It’s hard to think of a venue that embodies what’s so great about dining in Melbourne more than Saint Crispin.
It’s hard to think of a venue that embodies what’s so great about dining in Melbourne more than Saint Crispin.
It’s got owner-operators in the kitchen, a hip locale; the always busy, quietly stylish dining room filled with a broad cross section of eaters who come for two or three courses of refined, sublime, contemporary fare.
Scott Pickett (Estelle in Northcote) has teamed with Joe Grbac in this, their first joint venture, and while it’s Joe in the kitchen, the duo’s time spent together cooking at The Square in London is seen throughout the menu that shows serious fine dining flair – technique, produce, plating – without the stuffy air.
Showing allegiance to no country nor cuisine, you might find an exquisite scallop and prawn tortellini to start followed by miso-rich pork served with a plucky nashi kimchi; parmesan gnocchi served with swordfish, or kangaroo dressed with rosella.
Though wherever you look you’ll see a celebration of produce with clever cooking at every turn.

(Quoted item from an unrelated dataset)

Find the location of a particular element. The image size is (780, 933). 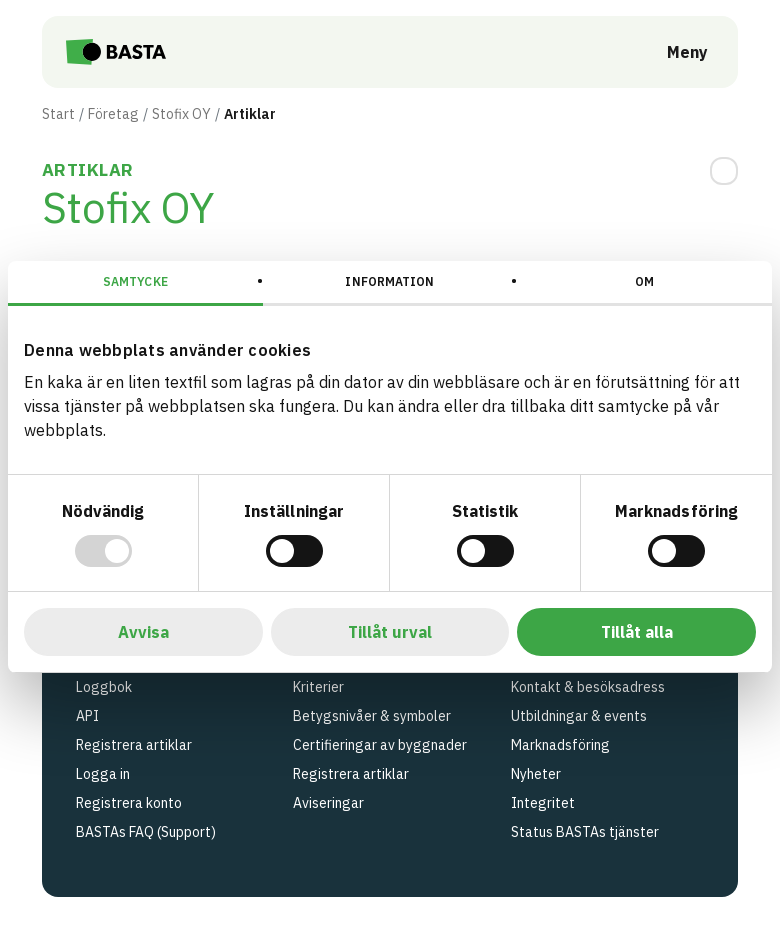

Wines are equally on point – succinct, judicious and curated with the quirky in mind – it’s a list the brevity of which belies the amount of thought put into its creation, and, while you can push the boat out with serious big hitters, there’s great drinking to be found in the shallow section, too.
Two years on, Saint Crispin is standing proud, the patron saint of cobblers walking tall and confidently to its own beat. It’s really is one of our greats.